Un indaffarato agente di commercio, a due giorni dal Natale, non può immaginare che sorpresa gli riserverà un’esigenza fisiologica tanto urgente quanto improvvisa. È una sosta, infatti, che lo porta a scoprire un cadavere abbandonato in un fosso alla periferia di Modena. E il ritrovamento è di quelli che fanno scalpore, perché il morto è Franco Guidolin, giovane sommelier di belle speranze e sposo imminente dell’unica figlia di Oscar Pioli, proprietario della più grande azienda vinicola modenese e prossimo candidato alle elezioni a sindaco della città.
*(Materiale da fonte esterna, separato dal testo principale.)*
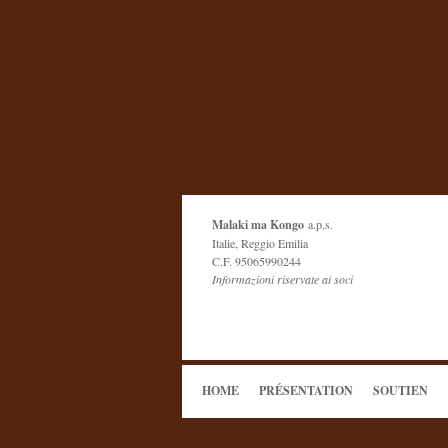
Malaki ma Kongo
a.p.s.
Italie, Reggio Emilia
C.F. 95065990244
Informazioni riservate ai soci
HOME
PRÉSENTATION
SOUTIEN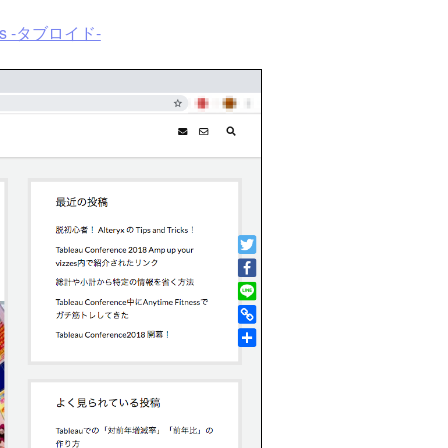
ress -タブロイド-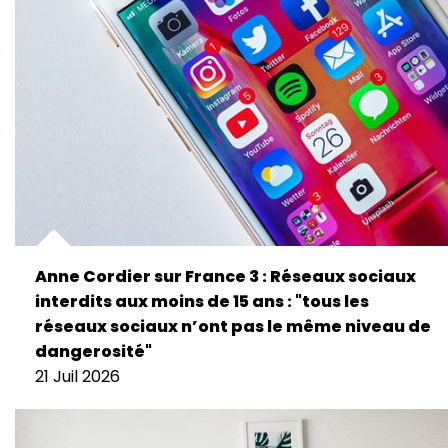
Anne Cordier sur France 3 : Réseaux sociaux
interdits aux moins de 15 ans : "tous les
réseaux sociaux n’ont pas le même niveau de
dangerosité"
21 Juil 2026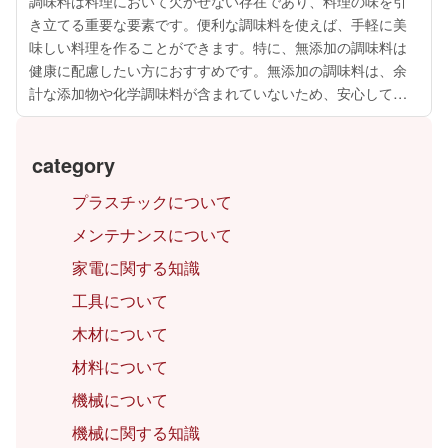
調味料は料理において欠かせない存在であり、料理の味を引
き立てる重要な要素です。便利な調味料を使えば、手軽に美
味しい料理を作ることができます。特に、無添加の調味料は
健康に配慮したい方におすすめです。無添加の調味料は、余
計な添加物や化学調味料が含まれていないため、安心して使
用できます。一方、調味料を選ぶ際には、季節ごとに異なる
味わいを楽しめるものや、汎用性の高い...
category
プラスチックについて
メンテナンスについて
家電に関する知識
工具について
木材について
材料について
機械について
機械に関する知識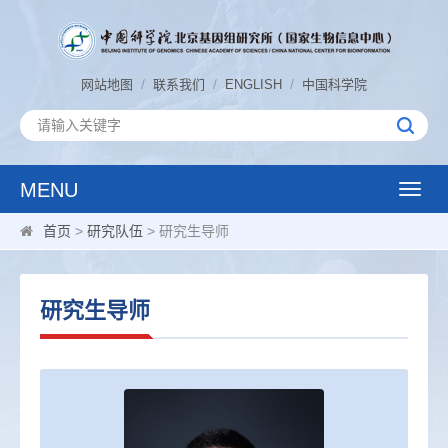
/
/
/
网站地图
联系我们
ENGLISH
中国科学院
MENU
Toggle
naviga
首页
>
研究队伍
> 研究生导师
研究生导师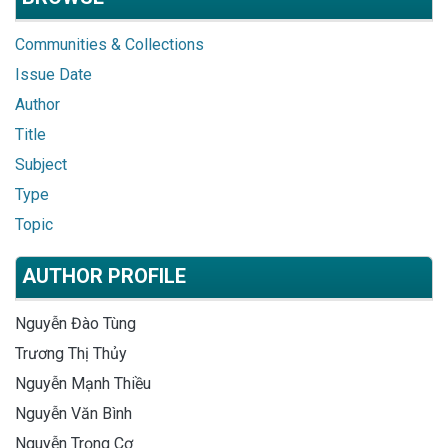
Communities & Collections
Issue Date
Author
Title
Subject
Type
Topic
AUTHOR PROFILE
Nguyễn Đào Tùng
Trương Thị Thủy
Nguyễn Mạnh Thiều
Nguyễn Văn Bình
Nguyễn Trọng Cơ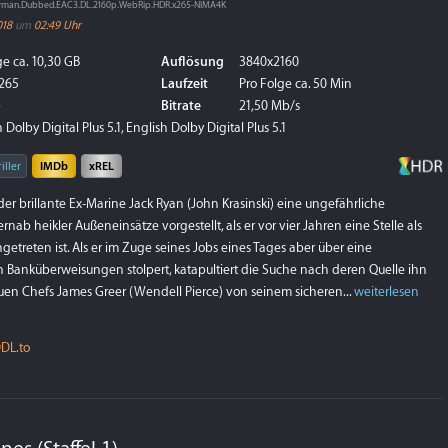
German.Dubbed.EAC3.DL.2160p.WebRip.HDR.x265-NIMA4K
018
um
02:49 Uhr
e ca. 10,30 GB
Auflösung
3840x2160
265
Laufzeit
Pro Folge ca. 50 Min
p
Bitrate
21,50 Mb/s
Dolby Digital Plus 5.1, English Dolby Digital Plus 5.1
iller
IMDb
xREL
 der brillante Ex-Marine Jack Ryan (John Krasinski) eine ungefährliche
ernab heikler Außeneinsätze vorgestellt, als er vor vier Jahren eine Stelle als
ngetreten ist. Als er im Zuge seines Jobs eines Tages aber über eine
n Banküberweisungen stolpert, katapultiert die Suche nach deren Quelle ihn
uen Chefs James Greer (Wendell Pierce) von seinem sicheren...
weiterlesen
DL.to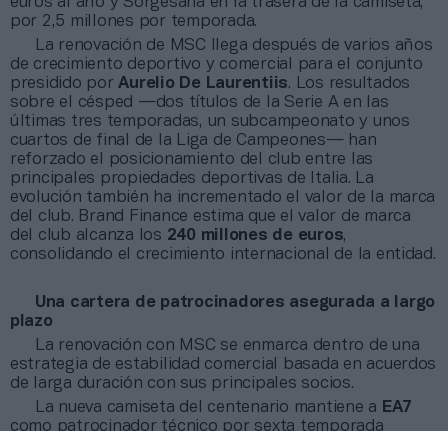
euros al año y Sorgesana en la trasera de la camiseta,
por 2,5 millones por temporada.
La renovación de MSC llega después de varios años
de crecimiento deportivo y comercial para el conjunto
presidido por
Aurelio De Laurentiis
. Los resultados
sobre el césped —dos títulos de la Serie A en las
últimas tres temporadas, un subcampeonato y unos
cuartos de final de la Liga de Campeones— han
reforzado el posicionamiento del club entre las
principales propiedades deportivas de Italia. La
evolución también ha incrementado el valor de la marca
del club. Brand Finance estima que el valor de marca
del club alcanza los
240 millones de euros
,
consolidando el crecimiento internacional de la entidad.
Una cartera de patrocinadores asegurada a largo
plazo
La renovación con MSC se enmarca dentro de una
estrategia de estabilidad comercial basada en acuerdos
de larga duración con sus principales socios.
La nueva camiseta del centenario mantiene a
EA7
como patrocinador técnico por sexta temporada
consecutiva, dentro de un acuerdo con el Grupo Armani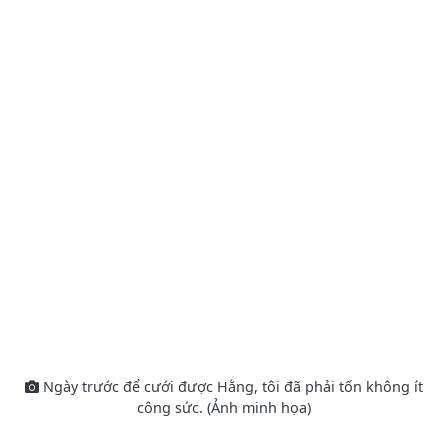
Ngày trước để cưới được Hằng, tôi đã phải tốn không ít
công sức. (Ảnh minh họa)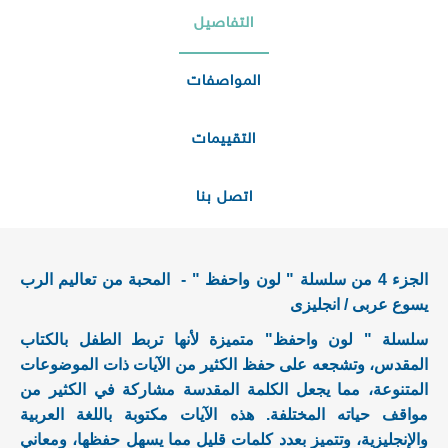
التفاصيل
المواصفات
التقييمات
اتصل بنا
الجزء 4 من سلسلة " لون واحفظ " - المحبة من تعاليم الرب
يسوع عربى / انجليزى
سلسلة " لون واحفظ" متميزة لأنها تربط الطفل بالكتاب
المقدس، وتشجعه على حفظ الكثير من الآيات ذات الموضوعات
المتنوعة، مما يجعل الكلمة المقدسة مشاركة في الكثير من
مواقف حياته المختلفة. هذه الآيات مكتوبة باللغة العربية
والإنجليزية، وتتميز بعدد كلمات قليل مما يسهل حفظها، ومعاني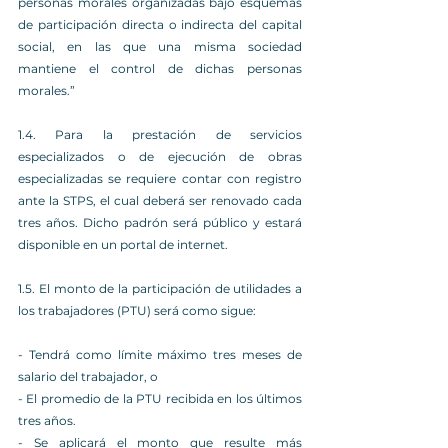
personas morales organizadas bajo esquemas 
de participación directa o indirecta del capital 
social, en las que una misma sociedad 
mantiene el control de dichas personas 
morales.”
1.4. Para la prestación de servicios 
especializados o de ejecución de obras 
especializadas se requiere contar con registro 
ante la STPS, el cual deberá ser renovado cada 
tres años. Dicho padrón será público y estará 
disponible en un portal de internet.
1.5. El monto de la participación de utilidades a 
los trabajadores (PTU) será como sigue:
- Tendrá como límite máximo tres meses de 
salario del trabajador, o
- El promedio de la PTU recibida en los últimos 
tres años.
- Se aplicará el monto que resulte más 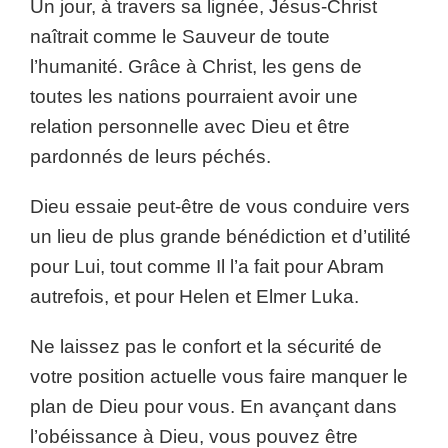
Un jour, à travers sa lignée, Jésus-Christ
naîtrait comme le Sauveur de toute
l’humanité. Grâce à Christ, les gens de
toutes les nations pourraient avoir une
relation personnelle avec Dieu et être
pardonnés de leurs péchés.
Dieu essaie peut-être de vous conduire vers
un lieu de plus grande bénédiction et d’utilité
pour Lui, tout comme Il l’a fait pour Abram
autrefois, et pour Helen et Elmer Luka.
Ne laissez pas le confort et la sécurité de
votre position actuelle vous faire manquer le
plan de Dieu pour vous. En avançant dans
l’obéissance à Dieu, vous pouvez être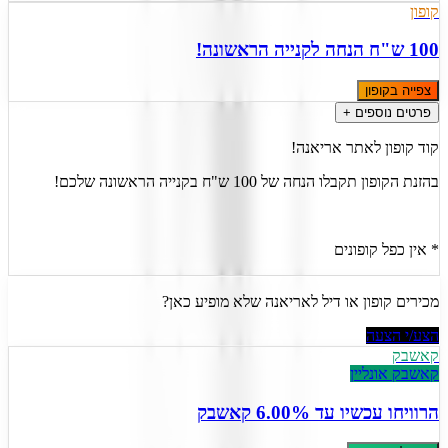
קופון
100 ש"ח הנחה לקנייה הראשונה!
צפייה בקופון
פרטים נוספים +
קוד קופון לאתר אריאנה!
בהזנת הקופון תקבלו הנחה של 100 ש"ח בקנייה הראשונה שלכם!
* אין כפל קופונים
מכירים קופון או דיל ל
אריאנה
שלא מופיע כאן?
הצע/י הצעה
קאשבק
קאשבק אונליין
הרוויחו עכשיו
עד 6.00% קאשבק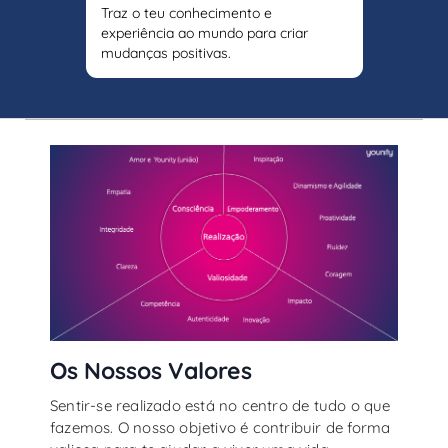
Traz o teu conhecimento e
experiência ao mundo para criar
mudanças positivas.
Os Nossos Valores
Sentir-se realizado está no centro de tudo o que
fazemos. O nosso objetivo é contribuir de forma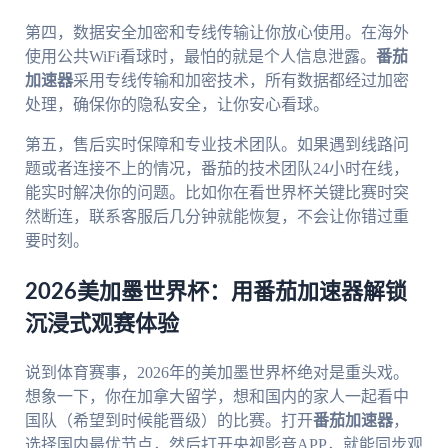
第四，数据安全加密和专线传输让你放心使用。在海外
使用公共WiFi看球时，最怕的就是个人信息泄露。
番茄
加速器
采用专线传输和加密技术，所有数据都经过加密
处理，确保你的隐私安全，让你安心看球。
第五，售后实时保障和专业技术团队。如果遇到线路问
题或者连接不上的情况，番茄的技术团队24小时在线，
能实时解决你的问题。比如你在看世界杯关键比赛时突
然断连，联系客服后几分钟就能恢复，不会让你错过重
要时刻。
2026美加墨世界杯：用番茄加速器解锁
沉浸式观赛体验
说到体育赛事，2026年的美加墨世界杯绝对是重头戏。
想象一下，你在加拿大留学，想和国内的家人一起看中
国队（希望到时候能晋级）的比赛。打开
番茄加速器
，
选择国内最优节点，然后打开央视影音APP，就能同步观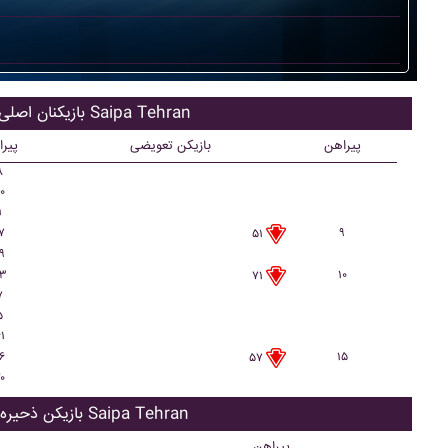
بازیکنان اصلی Saipa Tehran
پیراهن
بازیکن تعویضی
پیر
۸
۰
۱
۷
۹
۵۱
۹
۳
۱۰
۷۱
۷
۵
۱
۶
۱۵
۵۷
۰
بازیکن ذحیره Saipa Tehran
پیراهن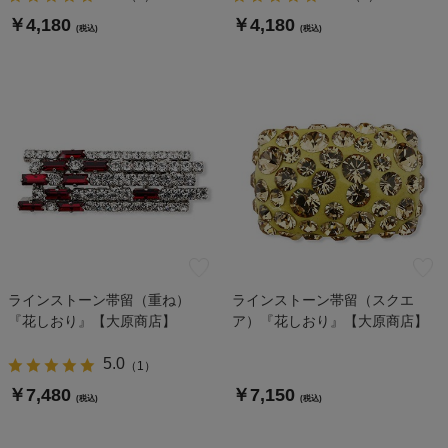
￥4,180
￥4,180
(税込)
(税込)
ラインストーン帯留（重ね）
ラインストーン帯留（スクエ
『花しおり』【大原商店】
ア）『花しおり』【大原商店】
5.0
（
1
）
￥7,480
￥7,150
(税込)
(税込)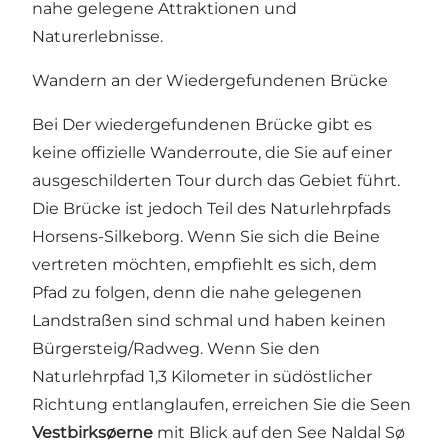
nahe gelegene Attraktionen und
Naturerlebnisse.
Wandern an der Wiedergefundenen Brücke
Bei Der wiedergefundenen Brücke gibt es
keine offizielle Wanderroute, die Sie auf einer
ausgeschilderten Tour durch das Gebiet führt.
Die Brücke ist jedoch Teil des
Naturlehrpfads
Horsens-Silkeborg
. Wenn Sie sich die Beine
vertreten möchten, empfiehlt es sich, dem
Pfad zu folgen, denn die nahe gelegenen
Landstraßen sind schmal und haben keinen
Bürgersteig/Radweg. Wenn Sie den
Naturlehrpfad 1,3 Kilometer in südöstlicher
Richtung entlanglaufen, erreichen Sie die Seen
Vestbirksøerne
mit Blick auf den See Naldal Sø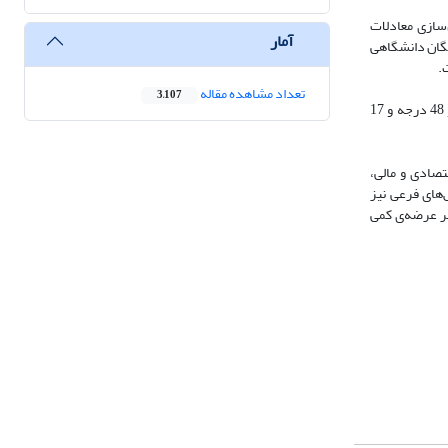
‌سازی معادلات
آمار
ان و نخبگان دانشگاهی
تعداد مشاهده مقاله
3,107
قلمرو جغرافیایی: شهر اردبیل مرکز استان و شهرستان اردبیل می‌باشد. این شهر در شمال غربی کشور و در موقعیت ریاضی 38 درجه و 15 دقیقه‌ی عرض شمالی و 48 درجه و 17
تصادی و مالی،
681، 602/0، 544/0 و 451/0 می‌باشد. در بین چالش‌های فرعی نیز
بر عرضه‌ی کمی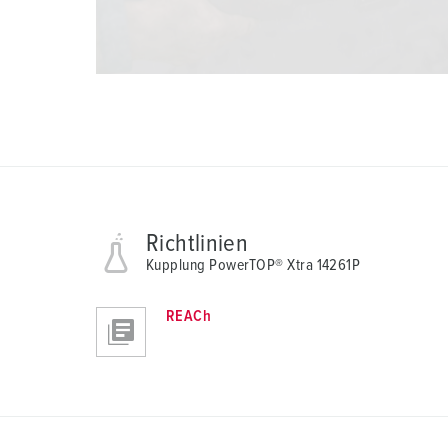
a
h
l
Richtlinien
Kupplung PowerTOP® Xtra 14261P
REACh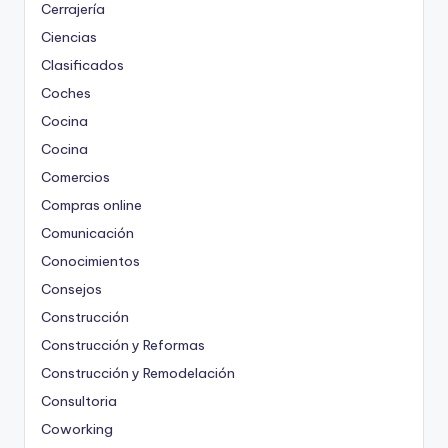
Cerrajería
Ciencias
Clasificados
Coches
Cocina
Cocina
Comercios
Compras online
Comunicación
Conocimientos
Consejos
Construcción
Construcción y Reformas
Construcción y Remodelación
Consultoria
Coworking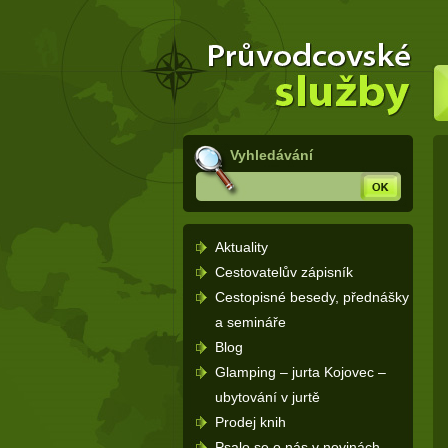
Dovolená Rusko – průvodce po
(Přejít
Rusku a rusky mluvící země -
na
Úvodní
stránka
navigaci)
Vyhledávání
Hledej
Aktuality
Cestovatelův zápisník
Cestopisné besedy, přednášky
a semináře
Blog
Glamping – jurta Kojovec –
ubytování v jurtě
Prodej knih
Psalo se o nás v novinách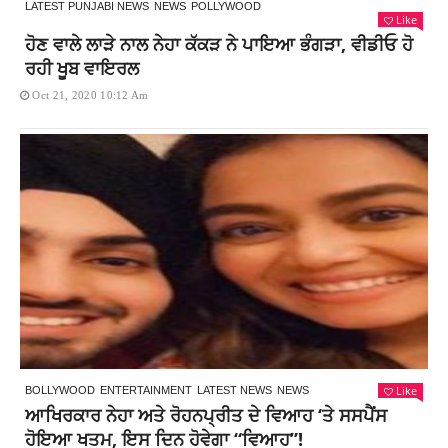
LATEST PUNJABI NEWS
NEWS
POLLYWOOD
Like
ਹੋਣ ਵਾਲੇ ਲਾੜੇ ਨਾਲ ਨੇਹਾ ਕੱਕੜ ਨੇ ਪਾਇਆ ਭੰਗੜਾ, ਵੀਡੀਓ ਹੋ
ਰਹੀ ਖੂਬ ਵਾਇਰਲ
Oct 21, 2020 10:12 Am
Like
BOLLYWOOD
ENTERTAINMENT
LATEST NEWS
NEWS
ਆਖਿਰਕਾਰ ਨੇਹਾ ਅਤੇ ਰੋਹਨਪ੍ਰੀਤ ਦੇ ਵਿਆਹ ‘ਤੇ ਸਸਪੈਂਸ
ਹੋਇਆ ਖਤਮ, ਇਸ ਦਿਨ ਹੋਵੇਗਾ “ਵਿਆਹ”!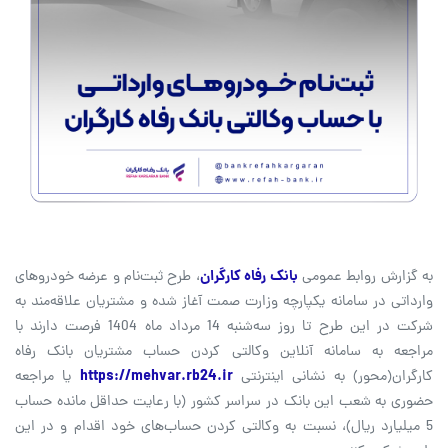
به گزارش روابط عمومی
بانک رفاه کارگران
، طرح ثبت‌نام و عرضه خودروهای
وارداتی در سامانه یکپارچه وزارت صمت آغاز شده و مشتریان علاقه‌مند به
شرکت در این طرح تا روز سه‌شنبه 14 مرداد ماه 1404 فرصت دارند با
مراجعه به سامانه آنلاین وکالتی کردن حساب مشتریان بانک رفاه
کارگران(محور) به نشانی اینترنتی
https://mehvar.rb24.ir
یا مراجعه
حضوری به شعب این بانک در سراسر کشور (با رعایت حداقل مانده حساب
5 میلیارد ریال)، نسبت به وکالتی کردن حساب‌های خود اقدام و در این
Una vera patata bollente, quindi, per il giovane commissario Giovanni Torrisi, davanti al quale si aprono via via fin troppe piste: dai segreti familiari di Guidolin al passato sentimentale della sua fidanzata, dai rancori professionali che coinvolgono i Pioli alle incognite politiche e fiscali che complicano l’inchiesta. E quando un secondo omicidio, più efferato del primo, e un brutale rapimento arrivano a inquinare ancor più la scena, Torrisi dovrà inevitabilmente scavare nel passato di tante persone, tra vizi privati e pubbliche virtù, a rischio della sua stessa vita e al culmine di una storia d’amore mai così intensa e drammatica, fino alla scoperta di una verità che sarà sconcertante e amarissima.
Il cielo della notte non è affatto nero. È di un soffice grigio antracite, quasi gessoso se c’è un po’ di inquinamento.
Ma adesso tutto si sta trasformando lentamente. Alle sette del mattino, a Modena, un filo di luce rischiara di pochissimo via Santa Caterina. L’uomo è appena stato a ritirare la sua auto alla carrozzeria di via Malavolti, d’accordo col proprietario che è un amico e ha aperto presto proprio per lui. Sa che la macchina è troppo importante, col suo mestiere di agente di commercio.
Ma ora, di colpo, rimpiange una cosa. Di non essersi fermato a pisciare in officina, quando poteva. Dà un’occhiata al cruscotto: lunedì 23 dicembre, tre gradi sopra zero. La minaccia del freddo e la premura di cominciare il solito giro dei clienti lo inducono a un tentativo. Stringe lo sfintere per trattenere l’orina, ma non ci riesce del tutto, e alcune gocce le sente schizzare fuori sul tessuto delle mutande.
Deve decidersi. È già in fondo alla strada, quando si guarda intorno. Vede, di fronte, la tangenziale, e qualche faro acceso che scivola via. A sinistra, un prato incolto spruzzato di neve, e una fabbrica di articoli per bagno, con le luci tutte spente. Non c’è nessuno in giro.
C’è uno slargo, sulla sua destra, sgombro. E un cartello soltanto, Divieto di scarico, contraddetto da un sacco nero da netturbini, abbandonato, da cui traboccano dei calcinacci.
È il posto adatto. Spegne il motore, afferra il cappello nero sul sedile di fianco, calcandoselo in testa, alza le spalle come per puntellare il corpo sotto il peso del freddo e saltella fino al ciglio della strada, i piedi sul cordolo, le dita già intente ad abbassare la cerniera. Nel farlo spinge il corpo un po’ in avanti, verso una specie di fosso, profondo, invisibile dalla strada, pronto a dirigere lì il getto da liberare con urgenza. Quasi a cercare un corpo vivo e sgusciante, la sua destra entra nella patta, trova l’apertura dello slip e cinge il sesso caldo. Nessun rumore ai suoi lati, e neanche davanti o dietro; non deve nemmeno voltarsi. Estrae il membro, tenendolo con due dita, e man mano che si svuota la vescica si sente bene, quasi felice.
Fermo sui talloni, a gambe divaricate, adesso guarda in giù, seguendo la parabola finale del suo zampillo. E all’improvviso nota qualcosa. In fondo al fosso, nella luce ancora incerta. Una forma indefinita, quasi sommersa; più grande di un fagotto. Gli occhi si sforzano di vedere meglio, la mente di capire. Finché riconosce una mano, strana, bruna, le dita lunghe e sottili come zampe d’insetto.
Inorriditi, gli occhi scorrono dalla mano alla manica infangata di una giacca riempita dal braccio di un uomo, poi alla giacca intera, e al cadavere, bocconi, seminascosto da terriccio, brina e sterpaglie.
Il ribrezzo gli spalanca la bocca. La richiude. Si accorge solo ora del suo membro, di colpo flaccido, fra le dita, raggrinzito per il freddo, e lo ricaccia in fretta nel suo guscio. Poi torna sui suoi passi, di corsa, e si chiude in macchina.